Optional: verify the signed tag according to the release-process
documentation before proceeding.
Build trusted images
--------------------
Build the local trusted build images:
.. code-block:: bash
cd "$workspace"
buildah unshare "$buildah_dir/build.sh" archlinux "$tag"
buildah unshare "$buildah_dir/build.sh" fedora "$tag"
Build unsigned release artifacts
--------------------------------
Build the release artifacts for both distributions:
.. code-block:: bash
cd "$workspace"
"$tools_dir/build-release.sh" archlinux "$tag" "$tag"
"$tools_dir/build-release.sh" fedora "$tag" "$tag"

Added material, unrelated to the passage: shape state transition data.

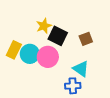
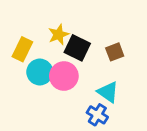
yellow rectangle: (14, 50) -> (22, 49), moved
blue cross: (73, 86) -> (97, 115), turned 35

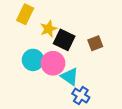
yellow rectangle: (22, 49) -> (25, 14), moved
cyan triangle: (108, 92) -> (70, 77), moved

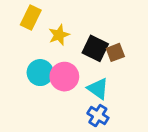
black square: (64, 40) -> (95, 48), moved
cyan triangle: (70, 77) -> (98, 89), moved

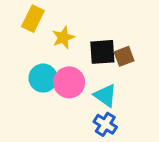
black square: (95, 48) -> (102, 52), turned -30

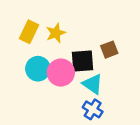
yellow rectangle: (33, 19) -> (29, 32), moved
black square: (102, 52) -> (82, 61), moved

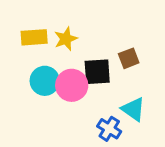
yellow rectangle: (29, 32) -> (34, 37), turned 60
cyan triangle: (93, 84) -> (133, 109), moved

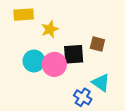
yellow rectangle: (34, 37) -> (24, 15), moved
brown square: (129, 58) -> (97, 44), turned 35

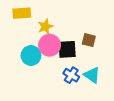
pink circle: (54, 64) -> (50, 45), moved
blue cross: (83, 97) -> (71, 75), moved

The resulting release tree is located at:
.. code-block:: text
$workspace/shyft-build/$tag/release/
Set release output path
-----------------------
For convenience, define:
.. code-block:: bash
release_dir=$workspace/shyft-build/$tag/release
Sign release artifacts
----------------------
Sign the packages and bind them to the generated provenance manifests:
.. code-block:: bash
"$tools_dir/sign-pacman.sh" \
--manifest "$release_dir/archlinux/provenance/PROVENANCE.txt" \
"$release_dir/archlinux/packages/"*.zst
"$tools_dir/sign-rpm.sh" \
--manifest "$release_dir/fedora/provenance/PROVENANCE.txt" \
"$release_dir/fedora/packages/"*.rpm
Create repositories for publication
-----------------------------------
Create repository metadata for the selected channel:
.. code-block:: bash
"$tools_dir/create-archlinux-repo.sh" \
--source "$release_dir/archlinux" \
--channel stable \
--public-repo-baseurl https://archlinux.helset.gotdns.org
"$tools_dir/create-fedora-repo.sh" \
--source "$release_dir/fedora" \
--channel stable \
--public-repo-baseurl https://fedora.helset.gotdns.org
Copy signed repositories to publishing host
-------------------------------------------
Copy only the generated signed repositories to the publishing server:
.. code-block:: bash
cd "$workspace"
scp -rp archlinux/stable/ pkg-publish:/srv/packages/archlinux
scp -rp fedora/stable/ pkg-publish:/srv/packages/fedora
Result
------
After these steps:
- release artifacts are built on the trusted host
- packages are signed on the trusted host
- repository metadata is generated
- only signed repositories are copied to the publishing environment
For policy, trust assumptions, role separation, and verification guidance, see
the main release-process documentation.